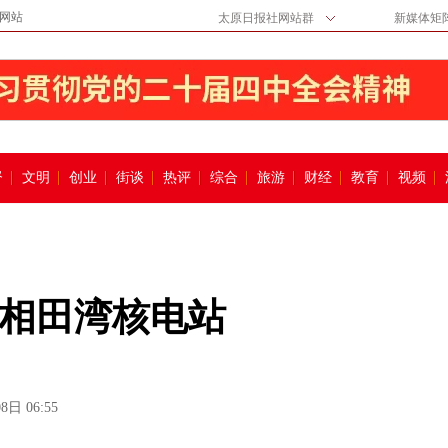
网站
太原日报社网站群
新媒体矩
督
文明
创业
街谈
热评
综合
旅游
财经
教育
视频
相田湾核电站
8日 06:55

- [What to do]: Each entry is to be returned precisely as it appears, but the pictures are to be dropped.

- [Your solution]:
网站
太原日报社网站群
新媒体矩
督
文明
创业
街谈
热评
综合
旅游
财经
教育
视频
相田湾核电站
8日 06:55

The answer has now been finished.